Forum: >>> Magnum BBS <<<

Iterating over arrays

From Anton Ertl@21:1/5 to All on Sat Jan 20 11:05:28 2024

One way to loop over arrays is to loop over the array index values:

( addr u ) 0 ?do ( addr )
dup i cells + @ ...
loop
drop

A disadvantage of this approach is that one has to keep addr around.
If you need to access other stack elements, this becomes annoying;
e.g., if you want to produce the sum, minimum, and maximum of an array:

( addr u ) >r 0 max-n min-n r> 0 ?do ( addr sum max min )
3 pick i cells + @
tuck max >r
tuck min >r
+ r> r>
loop

The loop body is a little bit better if I produces the address of the
element, but now the prelude of the loop becomes bigger:

( addr u ) 2>r 0 max-n min-n 2r> cells over + swap ?do
i @
tuck max >r
tuck min >r
+ r> r>
1 cells +loop

An additional advantage is that the loop body is shorter and probably
faster.

The longer prelude is annoying, especially in the case of walking
backwards through an array (with U-DO..-LOOP), e.g., if we want to
print out the numbers in the array backwards:

( addr u ) cells over + -1 cells + swap -1 cells + u-do
i @ .
1 cells -loop

So in <2016Dec26.155852@mips.complang.tuwien.ac.at> I outlined:

addr count stride A+DO ... A+LOOP \ i goes from addr...addr+(count-1)*stride addr count stride A-DO ... A-LOOP \ i goes from addr+(count-1)*stride...addr

I have not implemented this yet, but have recently discussed it with
Bernd Paysan, who pointed out that in "addr u" the u is not always the
number of elements, but sometimes the number of bytes; so my current
thinking is:

( addr count stride ) MEM+DO ... MEM+LOOP
( addr count stride ) MEM-DO ... MEM-LOOP

And maybe have a word

: ARRAY>MEM ( uelems uelemsize -- ubytes uelemsize )
tuck * swap ;

(Or maybe have a generic ANYLOOP (whatever it's name) that produces
the right match for the ...DO)

With that our examples would become:

( addr u ) 2>r 0 max-n min-n 2r> 1 cells array>mem mem+do
i @
tuck max >r
tuck min >r
+ r> r>
mem+loop

( addr u ) array>mem mem-do
i @ .
mem-loop

(and maybe replace MEM+LOOP and MEM-LOOP with ANYLOOP).

Opinions?

- anton
--
M. Anton Ertl http://www.complang.tuwien.ac.at/anton/home.html
comp.lang.forth FAQs: http://www.complang.tuwien.ac.at/forth/faq/toc.html
New standard: https://forth-standard.org/
EuroForth 2023: https://euro.theforth.net/2023

--- SoupGate-Win32 v1.05
* Origin: fsxNet Usenet Gateway (21:1/5)

From Anton Ertl@21:1/5 to Hans Bezemer on Sat Jan 20 17:23:03 2024

Hans Bezemer <the.beez.speaks@gmail.com> writes:

Opinions?

[reformatted for conventional line lengths]

I fail to see the need to generalize these.
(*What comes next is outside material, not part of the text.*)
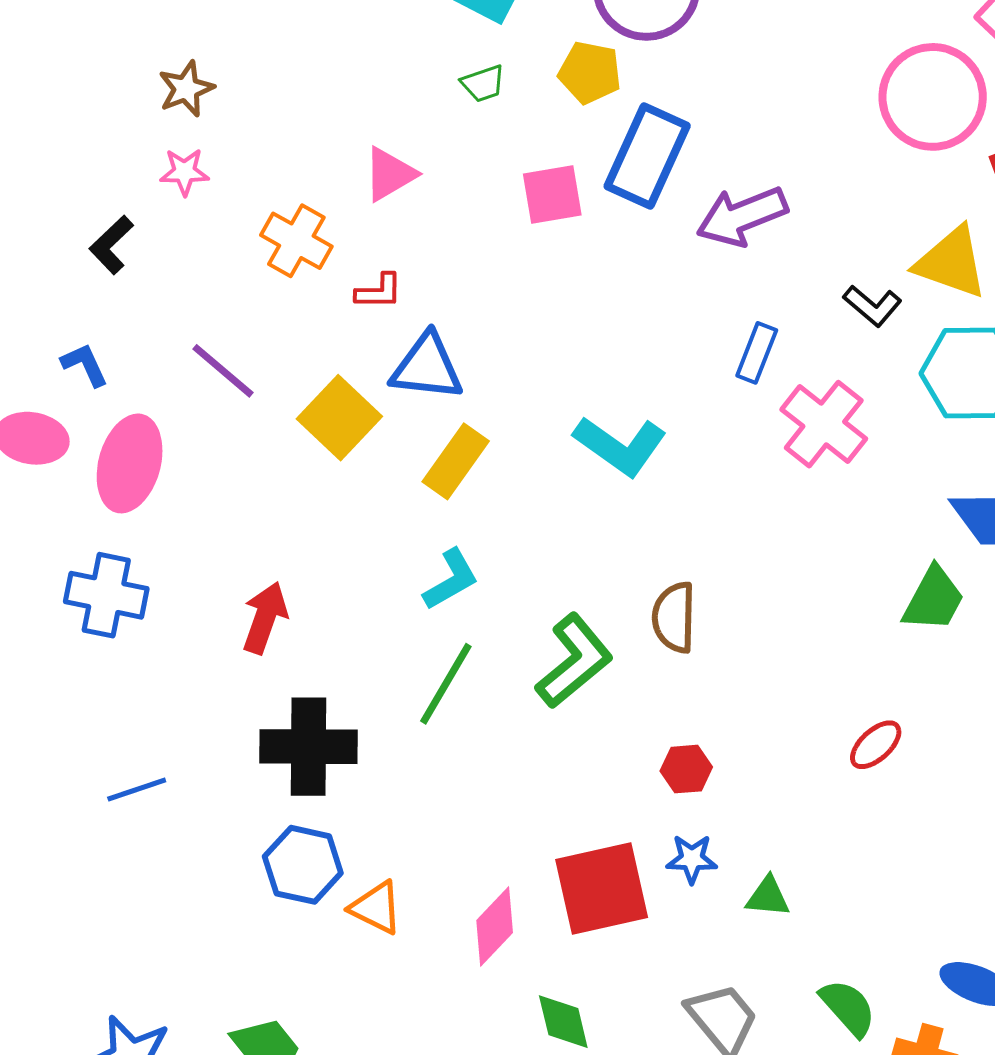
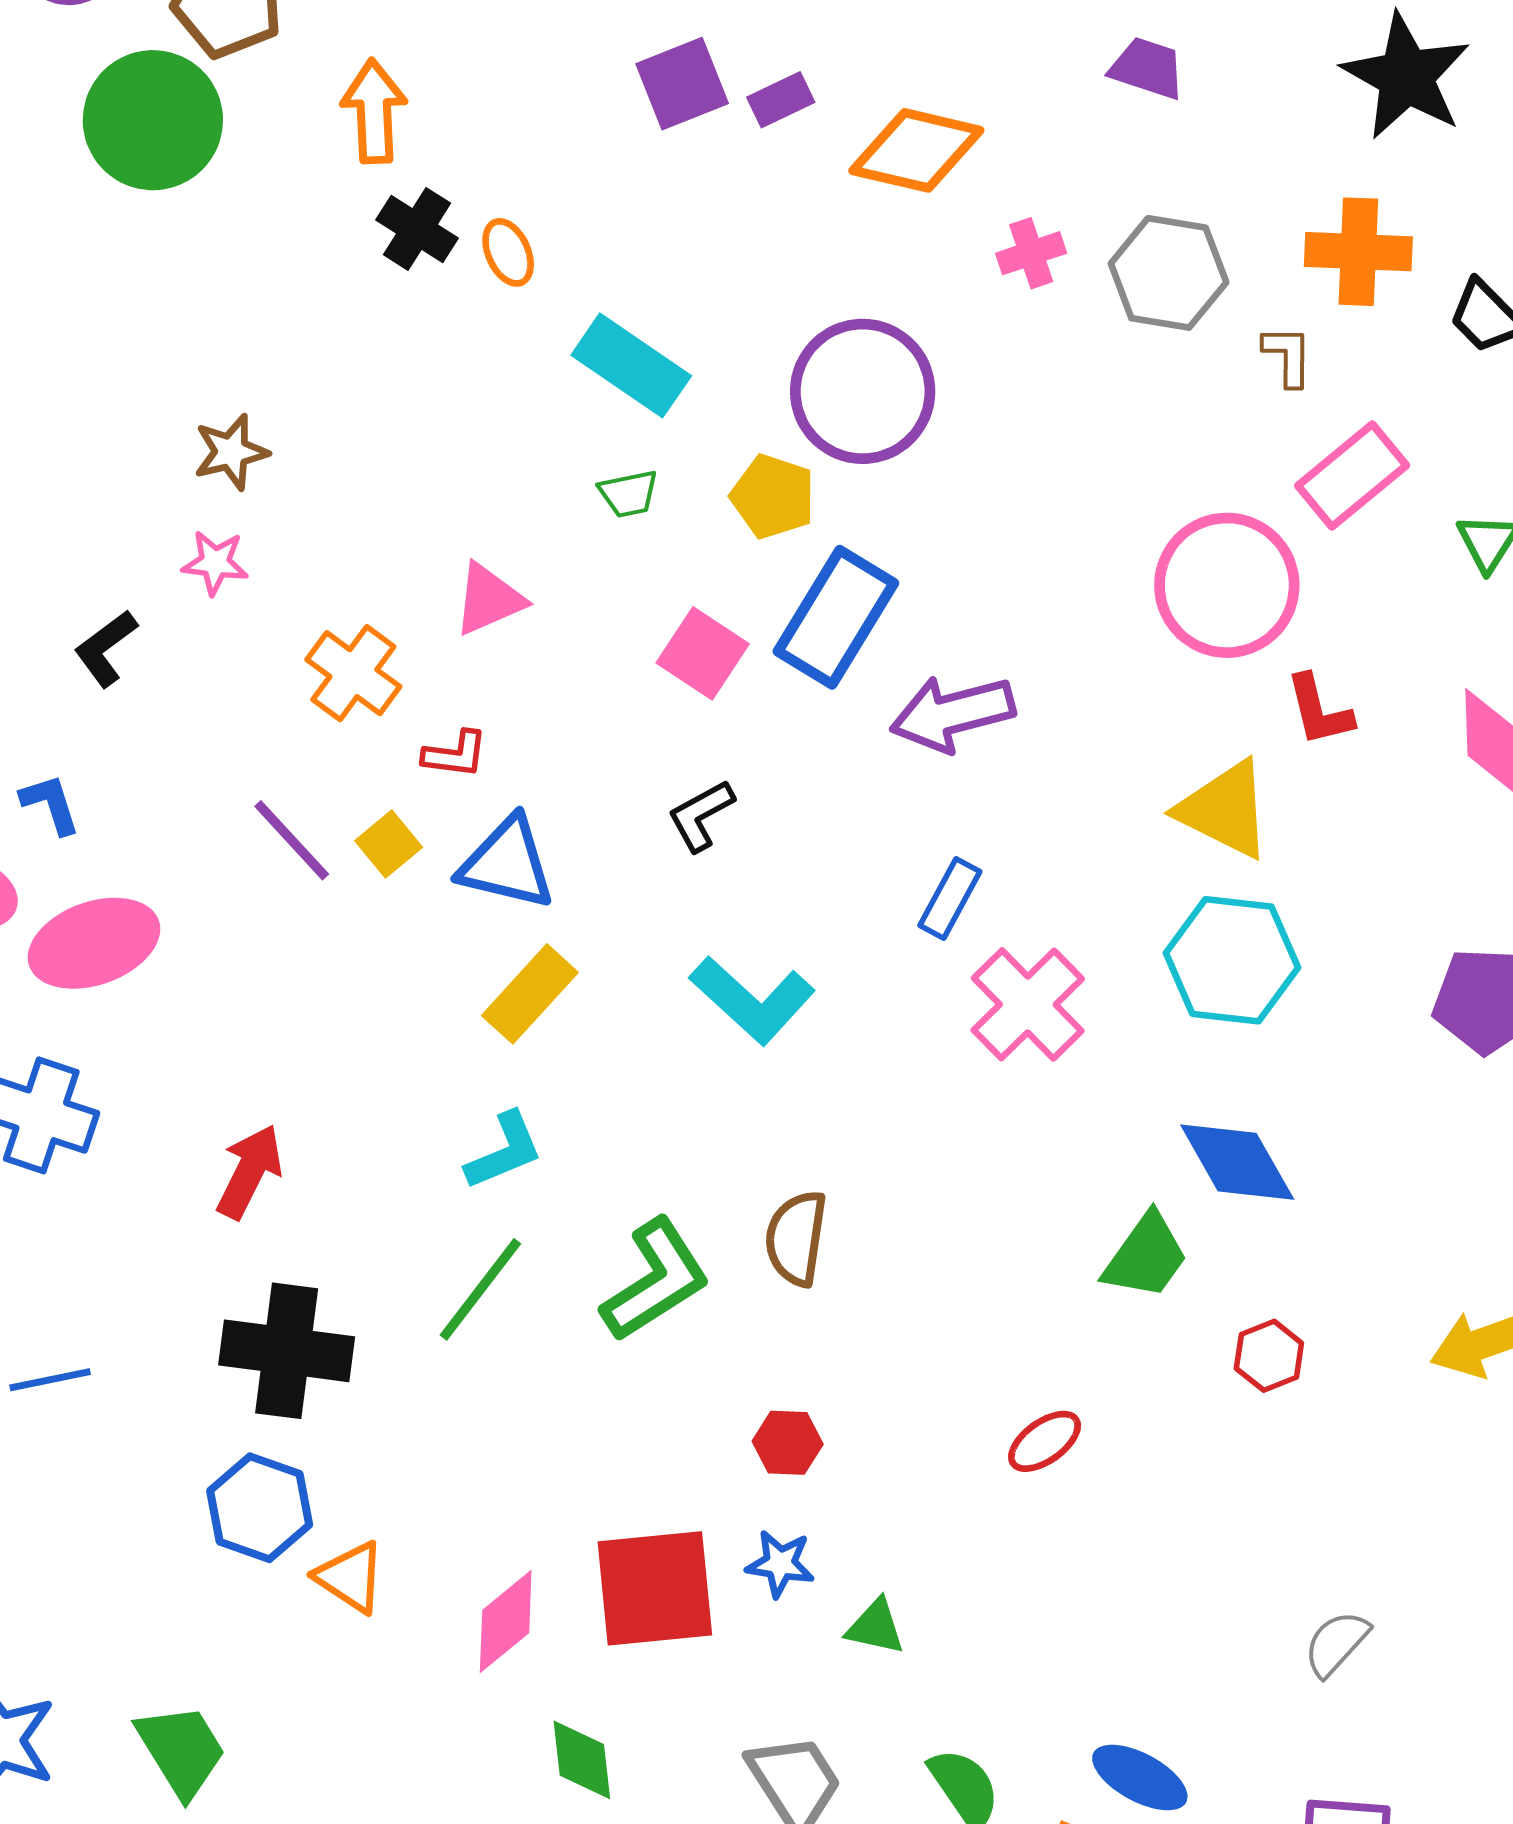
pink square: (552, 195) -> (703, 653), turned 36
black L-shape: (872, 306) -> (701, 815), moved, turned 104
purple line: (223, 371) -> (292, 840), moved
yellow square: (339, 418) -> (389, 844), moved, size x0.6
pink ellipse: (130, 463) -> (94, 943), turned 48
First, I (relatively)
rarely seem to iterate over an entire array.

MEM+DO and MEM-DO also work for parts of arrays and even for array
slices (e.g., a diagonal in a matrix) as long as the stride is
constant.

In the largest public Forth program I wrote there are almost twice
the number of BEGIN..REPEAT loops as DO..LOOPS

In the Gforth image we have the following numbers of occurences:

138 begin
142 while
108 repeat

19 do
73 ?do
5 +do
25 u+do
2 -do
5 u-do

71 loop
52 +loop
7 -loop

1 leave

Looking at the occurences of U-DO, 4 out of the 5 look like obvious
candidates for replacement by MEM-DO and 3 actually are (the fourth is

the rare case of a data-dependent decrement). These 3 are:

|libcc.fs:141:30: c-addr 1- c-addr u1 + 1- u-do
|mwords.fs:34:43: cr words[] $@ bounds cell- swap cell- U-DO |locate1.fs:494:40: words[] $@ bounds cell- swap cell- U-DO

They could be replaced with

libcc.fs:141:30: c-addr u1 1 mem-do
mwords.fs:34:43: cr words[] $@ cell mem-do
locate1.fs:494:40: words[] $@ cell mem-do

For MEM+DO the benefit is smaller, but if we have MEM-DO, why not also
have MEM+DO?

One major benefit of using DO..LOOP is that it gets the index and the
limit out of the way, reducing the data stack load. The idiom of
using the element address as DO..LOOP index has the additional
advantage of getting the start address of the array out of the way,
but it requires setup code before the ?DO-like word. Using MEM+DO and especially MEM-DO reduces that setup code.

Second, I already have some generalized high order functions for
mapping, reducing or FOREACHing complex structures. Can't say I used
them much since creating them - because my DO..LOOPs are usually so
simple, I can't see why I should be using them.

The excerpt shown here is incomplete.